Visit the historic Fremont Powerhouse

Published 12:00 am Thursday, July 19, 2001

By JAYSON JACOBY

Of the Baker City Herald

When the Fremont Powerhouse produced its first kilowatt of electricity 93 years ago, the terms price caps and rolling blackouts would have sounded as foreign to Oregonians as Swahili.

Generating watts was simpler then.

Find a lake or creek. Divert water into a pipe. Connect the pipe to a wheel. Add a generator.

Thats the formula the Fremont used.

The water came from Olive Lake, several miles to the west.

The Fremont was built to power the Red Boy Mine. Eastern Oregon Power and Light acquired the powerhouse in 1911, and operated it until 1940. California-Pacific Utilities Co. then ran the Fremont until October 1967, when it was shut down.

The buildings roof collapsed in 1993, when it could no longer bear the weight of a heavy layer of rain-saturated snow.

Thats when Joe Batty became involved.

Batty and his wife, Sharon, had worked at the powerhouse from 1968 to 1981. Although the powerhouse wasnt generating electricity, it remained a tourist attraction, drawing as many as 5,000 visitors one summer.

Batty, a Korean War veteran and longtime Oregon National Guardsman, secured a National Guard crew.

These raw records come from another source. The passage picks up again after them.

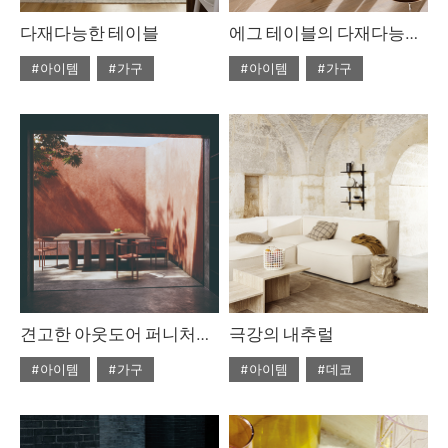
다재다능한 테이블
에그 테이블의 다재다능한 아름다움
#아이템
#가구
#아이템
#가구
#2022년 4월호
#2022년 4월호
#ISSUE265
#테이블
#ISSUE265
#테이블
견고한 아웃도어 퍼니처를 찾고 있다면
극강의 내추럴
#아이템
#가구
#아이템
#데코
#2022년 2월호
#2020년 6월호
#6월호
#ISSUE263
#테이블
#6월호 뉴
#뉴
#디올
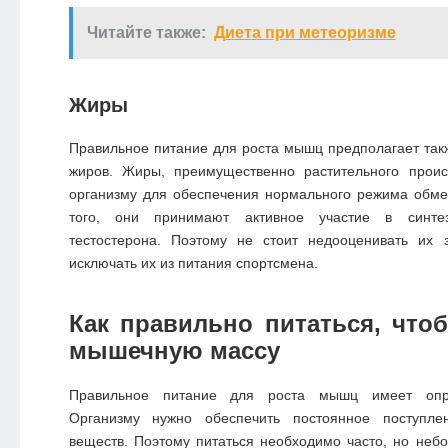
Читайте также:
Диета при метеоризме
Жиры
Правильное питание для роста мышц предполагает так
жиров. Жиры, преимущественно растительного прои
организму для обеспечения нормального режима обме
того, они принимают активное участие в синтез
тестостерона. Поэтому не стоит недооценивать их 
исключать их из питания спортсмена.
Как правильно питаться, что
мышечную массу
Правильное питание для роста мышц имеет опр
Организму нужно обеспечить постоянное поступл
веществ. Поэтому питаться необходимо часто, но не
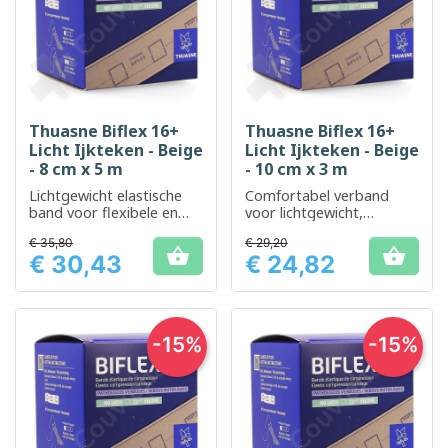
Thuasne Biflex 16+
Thuasne Biflex 16+
Licht Ijkteken - Beige
Licht Ijkteken - Beige
- 8 cm x 5 m
- 10 cm x 3 m
Lichtgewicht elastische
Comfortabel verband
band voor flexibele en
voor lichtgewicht,
comfortabele
flexibele ondersteuning
€ 35,80
€ 29,20
ondersteuning


€ 30,43
€ 24,82
Prijs
Prijs
-15%
-15%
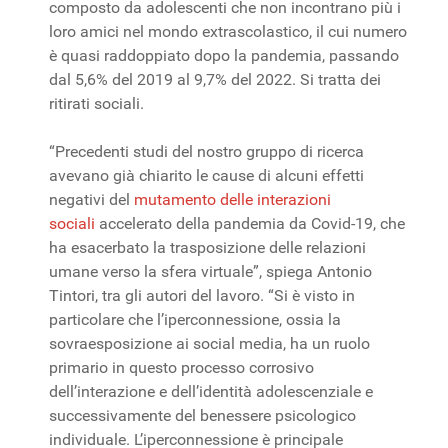
composto da adolescenti che non incontrano più i
loro amici nel mondo extrascolastico, il cui numero
è quasi raddoppiato dopo la pandemia, passando
dal 5,6% del 2019 al 9,7% del 2022. Si tratta dei
ritirati sociali.
“Precedenti studi del nostro gruppo di ricerca
avevano già chiarito le cause di alcuni effetti
negativi del
mutamento delle interazioni
sociali
accelerato della pandemia da Covid-19, che
ha esacerbato la trasposizione delle relazioni
umane verso la sfera virtuale”, spiega Antonio
Tintori, tra gli autori del lavoro. “Si è visto in
particolare che l’iperconnessione, ossia la
sovraesposizione ai social media, ha un ruolo
primario in questo processo corrosivo
dell’interazione e dell’identità adolescenziale e
successivamente del benessere psicologico
individuale. L’iperconnessione è principale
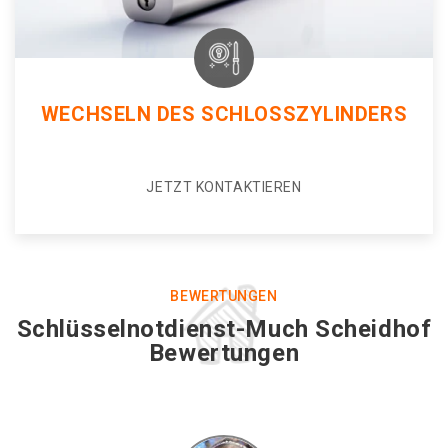
WECHSELN DES SCHLOSSZYLINDERS
JETZT KONTAKTIEREN
BEWERTUNGEN
Schlüsselnotdienst-Much Scheidhof
Bewertungen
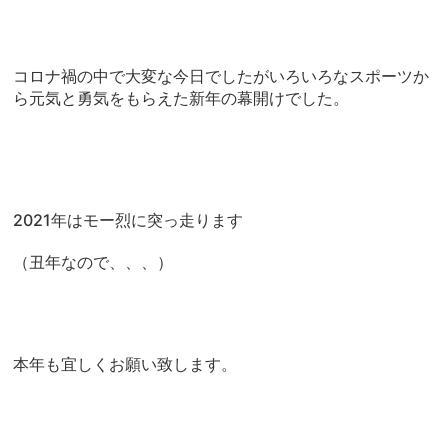
コロナ禍の中で大変な今日でしたがいろいろなスポーツか
ら元気と勇気をもらえた新年の幕開けでした。
2021年はモー烈に突っ走ります
（丑年なので、、、）
本年も宜しくお願い致します。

During the summer of 1999 the crew rebuilt much of the 2,300-foot powerhouse.

The Fremont will be re-dedicated at 10 a.m. on Tuesday, July 24. The Oregon State Historic Preservation Office will bestow an award on the Umatilla National Forest, which owns the building.

To get to the Fremont, drive the Elkhorn National Scenic Byway to Granite, then take paved Road 10 five miles west. The last mile or so is graded gravel.